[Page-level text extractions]
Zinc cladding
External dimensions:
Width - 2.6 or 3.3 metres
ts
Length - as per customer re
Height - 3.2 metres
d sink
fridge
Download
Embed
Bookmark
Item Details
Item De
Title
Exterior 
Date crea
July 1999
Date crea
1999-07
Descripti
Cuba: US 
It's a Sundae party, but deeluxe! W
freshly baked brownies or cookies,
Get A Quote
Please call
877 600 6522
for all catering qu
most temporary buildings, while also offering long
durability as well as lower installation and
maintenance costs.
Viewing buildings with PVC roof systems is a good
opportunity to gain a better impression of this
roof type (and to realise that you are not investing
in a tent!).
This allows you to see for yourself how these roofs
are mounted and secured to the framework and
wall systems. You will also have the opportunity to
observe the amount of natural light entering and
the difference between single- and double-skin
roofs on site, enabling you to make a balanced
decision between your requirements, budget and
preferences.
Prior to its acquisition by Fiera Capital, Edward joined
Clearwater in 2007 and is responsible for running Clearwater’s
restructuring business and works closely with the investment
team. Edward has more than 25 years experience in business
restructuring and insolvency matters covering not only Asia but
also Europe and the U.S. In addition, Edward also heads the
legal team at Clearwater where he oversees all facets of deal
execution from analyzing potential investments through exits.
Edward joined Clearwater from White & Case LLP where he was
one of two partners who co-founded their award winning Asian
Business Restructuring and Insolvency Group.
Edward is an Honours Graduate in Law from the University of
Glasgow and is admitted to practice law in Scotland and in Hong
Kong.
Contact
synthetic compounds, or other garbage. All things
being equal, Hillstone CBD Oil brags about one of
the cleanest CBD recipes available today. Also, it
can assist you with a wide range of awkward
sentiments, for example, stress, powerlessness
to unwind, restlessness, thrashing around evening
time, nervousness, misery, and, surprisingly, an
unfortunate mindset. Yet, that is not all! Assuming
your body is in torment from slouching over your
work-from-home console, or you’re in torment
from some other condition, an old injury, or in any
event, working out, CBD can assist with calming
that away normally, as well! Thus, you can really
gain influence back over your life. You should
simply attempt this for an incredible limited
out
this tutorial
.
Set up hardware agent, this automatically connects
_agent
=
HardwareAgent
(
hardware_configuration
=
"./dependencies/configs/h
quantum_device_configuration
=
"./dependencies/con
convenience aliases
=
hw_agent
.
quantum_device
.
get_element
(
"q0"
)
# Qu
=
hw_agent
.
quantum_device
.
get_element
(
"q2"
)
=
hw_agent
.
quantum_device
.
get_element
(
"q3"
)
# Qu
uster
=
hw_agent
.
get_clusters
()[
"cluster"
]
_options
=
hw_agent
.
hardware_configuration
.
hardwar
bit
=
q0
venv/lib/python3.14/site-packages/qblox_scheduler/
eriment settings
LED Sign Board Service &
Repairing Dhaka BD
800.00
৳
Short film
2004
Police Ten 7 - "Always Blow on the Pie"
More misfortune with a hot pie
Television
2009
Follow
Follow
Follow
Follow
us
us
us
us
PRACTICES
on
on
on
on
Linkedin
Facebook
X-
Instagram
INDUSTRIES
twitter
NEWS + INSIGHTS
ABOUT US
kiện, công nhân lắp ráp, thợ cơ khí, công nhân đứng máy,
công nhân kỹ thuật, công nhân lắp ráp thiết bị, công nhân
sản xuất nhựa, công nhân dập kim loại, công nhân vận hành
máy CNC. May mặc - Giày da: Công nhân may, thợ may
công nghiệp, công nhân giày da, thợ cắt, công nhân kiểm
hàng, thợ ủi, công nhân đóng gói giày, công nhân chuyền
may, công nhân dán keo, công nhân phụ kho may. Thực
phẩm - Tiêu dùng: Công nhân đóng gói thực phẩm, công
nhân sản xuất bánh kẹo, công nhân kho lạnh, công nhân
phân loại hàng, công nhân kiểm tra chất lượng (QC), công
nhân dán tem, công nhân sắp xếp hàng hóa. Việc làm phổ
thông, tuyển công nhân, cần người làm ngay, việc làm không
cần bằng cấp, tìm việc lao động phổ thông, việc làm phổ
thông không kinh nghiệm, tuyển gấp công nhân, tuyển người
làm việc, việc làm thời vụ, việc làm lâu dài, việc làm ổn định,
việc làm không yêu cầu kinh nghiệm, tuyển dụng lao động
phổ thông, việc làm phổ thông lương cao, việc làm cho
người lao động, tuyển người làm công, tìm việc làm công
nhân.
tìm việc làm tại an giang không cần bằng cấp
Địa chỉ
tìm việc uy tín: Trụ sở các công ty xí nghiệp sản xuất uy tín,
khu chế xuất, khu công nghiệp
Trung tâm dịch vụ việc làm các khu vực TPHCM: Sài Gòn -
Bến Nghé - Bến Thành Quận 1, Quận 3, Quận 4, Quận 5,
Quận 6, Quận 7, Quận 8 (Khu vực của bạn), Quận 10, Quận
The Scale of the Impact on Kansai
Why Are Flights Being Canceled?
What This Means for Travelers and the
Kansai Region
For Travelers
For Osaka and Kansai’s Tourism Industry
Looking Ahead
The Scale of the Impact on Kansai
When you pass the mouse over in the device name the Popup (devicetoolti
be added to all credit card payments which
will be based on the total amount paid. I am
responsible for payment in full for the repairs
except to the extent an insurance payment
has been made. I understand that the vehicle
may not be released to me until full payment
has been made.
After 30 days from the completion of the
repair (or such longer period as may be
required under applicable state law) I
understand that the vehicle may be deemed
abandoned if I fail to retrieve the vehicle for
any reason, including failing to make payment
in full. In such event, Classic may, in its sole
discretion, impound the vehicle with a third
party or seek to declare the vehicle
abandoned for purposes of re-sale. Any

#### Your task
Find the word "nghiệp" in the entries above, then copy each line that holds it.

#### Solution
công nghiệp, công nhân giày da, thợ cắt, công nhân kiểm
tìm việc uy tín: Trụ sở các công ty xí nghiệp sản xuất uy tín,
khu chế xuất, khu công nghiệp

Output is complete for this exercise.